(Source data)
******

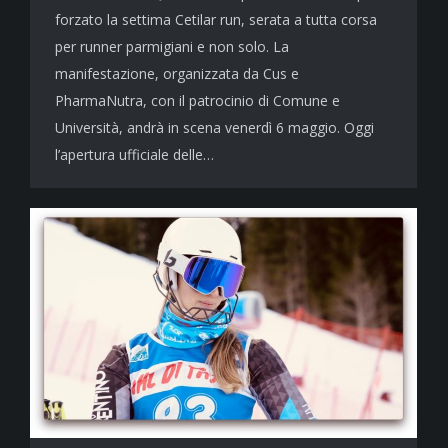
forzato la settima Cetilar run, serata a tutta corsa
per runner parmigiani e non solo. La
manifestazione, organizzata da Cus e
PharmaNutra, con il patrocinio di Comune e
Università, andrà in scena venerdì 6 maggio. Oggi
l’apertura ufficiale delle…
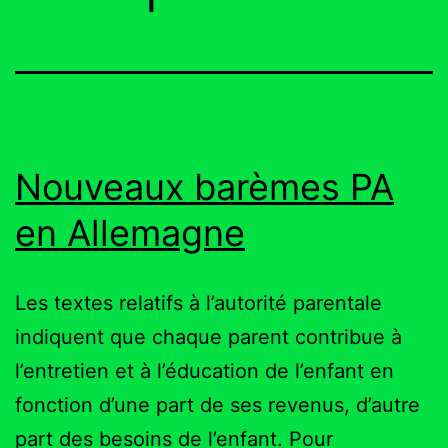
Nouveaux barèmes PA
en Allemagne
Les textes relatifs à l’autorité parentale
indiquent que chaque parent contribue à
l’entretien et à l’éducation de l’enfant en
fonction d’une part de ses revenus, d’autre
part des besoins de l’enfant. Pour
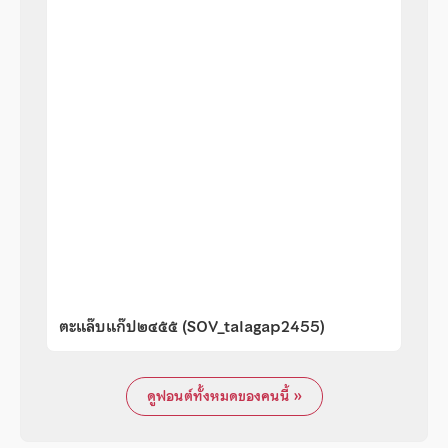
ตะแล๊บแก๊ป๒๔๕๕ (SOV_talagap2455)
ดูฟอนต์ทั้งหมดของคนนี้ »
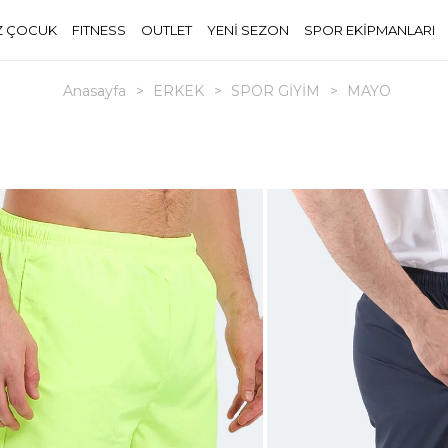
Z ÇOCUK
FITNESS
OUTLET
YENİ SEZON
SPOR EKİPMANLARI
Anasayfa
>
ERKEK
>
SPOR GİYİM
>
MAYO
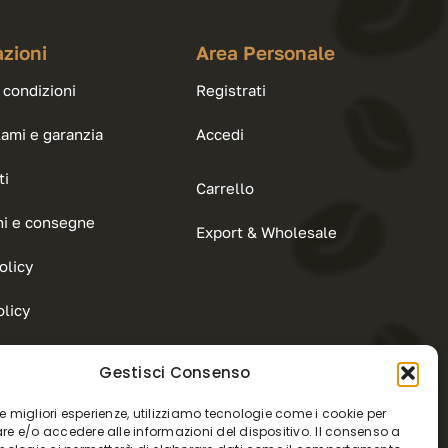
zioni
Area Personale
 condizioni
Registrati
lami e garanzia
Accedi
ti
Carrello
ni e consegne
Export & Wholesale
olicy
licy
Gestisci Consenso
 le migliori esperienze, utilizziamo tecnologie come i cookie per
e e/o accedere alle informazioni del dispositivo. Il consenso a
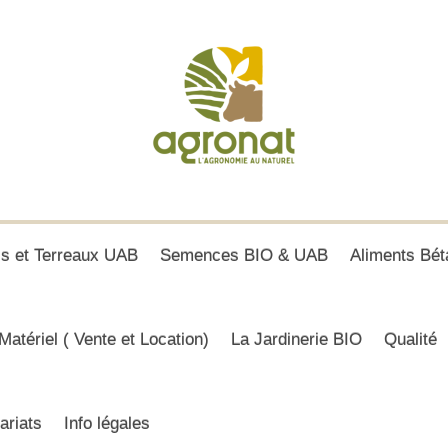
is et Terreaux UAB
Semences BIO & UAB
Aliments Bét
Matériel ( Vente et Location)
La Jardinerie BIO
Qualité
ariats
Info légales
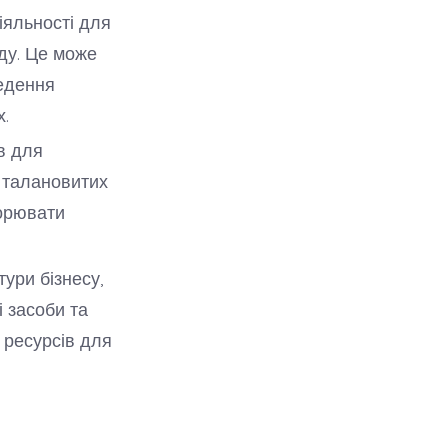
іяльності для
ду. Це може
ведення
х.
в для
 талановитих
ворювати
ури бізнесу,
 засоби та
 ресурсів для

******

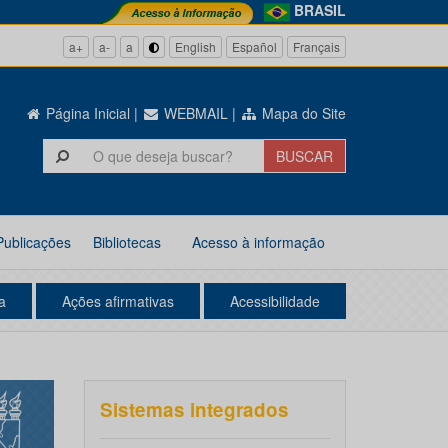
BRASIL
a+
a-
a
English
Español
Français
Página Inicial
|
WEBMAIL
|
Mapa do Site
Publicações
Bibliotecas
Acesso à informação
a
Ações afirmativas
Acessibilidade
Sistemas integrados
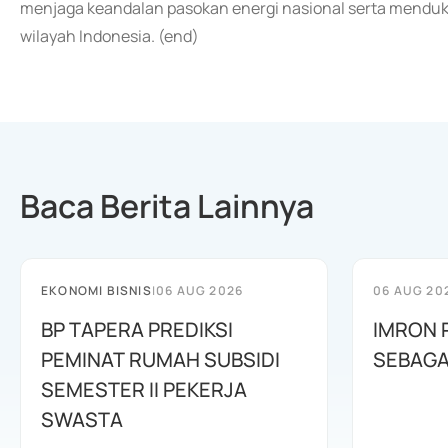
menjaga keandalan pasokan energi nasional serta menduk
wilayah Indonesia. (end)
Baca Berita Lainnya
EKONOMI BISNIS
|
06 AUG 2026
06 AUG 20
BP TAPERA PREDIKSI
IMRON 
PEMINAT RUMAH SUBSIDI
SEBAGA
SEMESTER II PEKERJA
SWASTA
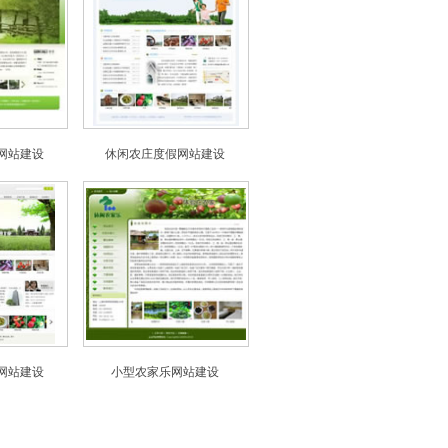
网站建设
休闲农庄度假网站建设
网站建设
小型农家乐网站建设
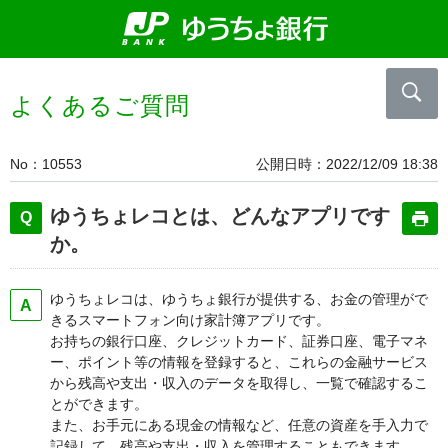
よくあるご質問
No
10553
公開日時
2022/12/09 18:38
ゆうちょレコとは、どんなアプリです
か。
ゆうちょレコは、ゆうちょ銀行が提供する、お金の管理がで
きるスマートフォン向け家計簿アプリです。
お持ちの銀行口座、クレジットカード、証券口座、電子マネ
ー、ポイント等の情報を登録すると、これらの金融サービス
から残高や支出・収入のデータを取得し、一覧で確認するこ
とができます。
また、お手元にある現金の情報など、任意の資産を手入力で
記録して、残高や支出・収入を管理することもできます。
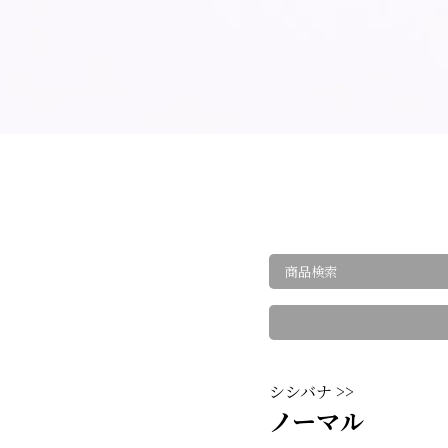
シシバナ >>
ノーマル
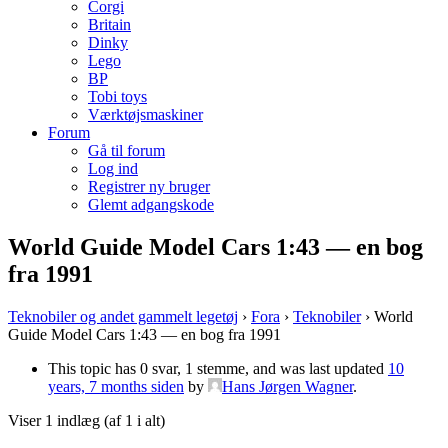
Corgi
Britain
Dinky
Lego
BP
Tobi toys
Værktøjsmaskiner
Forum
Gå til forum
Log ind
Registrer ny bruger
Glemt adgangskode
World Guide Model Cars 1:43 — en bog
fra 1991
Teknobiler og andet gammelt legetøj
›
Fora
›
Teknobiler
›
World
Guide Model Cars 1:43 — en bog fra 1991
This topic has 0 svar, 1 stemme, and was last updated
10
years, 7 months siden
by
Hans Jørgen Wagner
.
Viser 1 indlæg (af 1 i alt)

******

> _Your instructions_
Determine how many lines in the entries hold the string "World". Write only the number.

> _Answer area_
2